Report highlights Oxbridge chances
Students from private schools are 55 times more likely to get a place at Oxford or Cambridge University than state school students who receive free school meals, a report has claimed.
New research found private school pupils were also 22 times more likely to go to a top-ranking university than students who are entitled to free school meals (FSM) - the Government's measure of deprivation.
The figures were published by education charity The Sutton Trust in a report investigating access to university.
It said the "stark" gap in university participation began at GCSE level, when students at independent schools were three-and-a-half times more likely than FSM pupils to get five A*-C GCSEs, including English and maths.
This led to less than one in 100 students admitted to Oxford or Cambridge being FSM pupils between 2005 and 2007. At the 25 most selective universities, FSM pupils made up just 2% of the student intake compared with 72% of other state school pupils.
The report, entitled "Responding to the new landscape for university access", said: "This newly available data provides an insight into the extent of the widening education gap between the latest cohorts of the poorest and most privileged students both at school and university.
"It also reveals that similarly highly academic selective universities can have very different numbers of Free School Meal children on their degree courses - due in part to whether they are located or not in major cities.
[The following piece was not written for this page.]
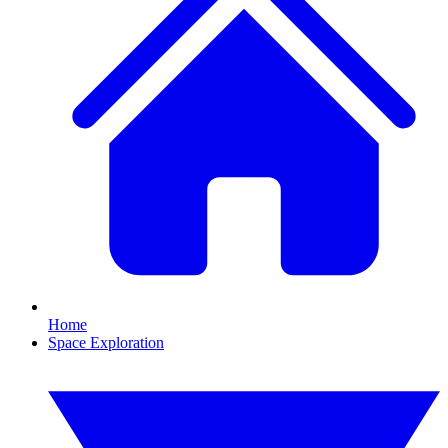
Home
Space Exploration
Careful consideration will be needed if the FSM indicator is to be used as a way of identifying students for support through university access schemes."
The Sutton Trust said the Government's £150 million-a-year National Scholarship programme should be more widely targeted beyond financial support for students. The Trust also called for the Office for Fair Access (OFFA) to remain independent after the higher education scheme Aimhigher was scrapped.
It also urged the Government not to allow OFFA to be taken over by the Higher Education Funding Council for England (HEFCE).
Schools Minister Nick Gibb said: "Sutton Trust's report is yet more evidence confirming the widening attainment gap in our education system between those from poor and wealthiest backgrounds and between the independent and state sectors. It is a key priority of the coalition Government to narrow and ultimately close that gap, which is why we are taking such radical measures to raise standards in the state education system."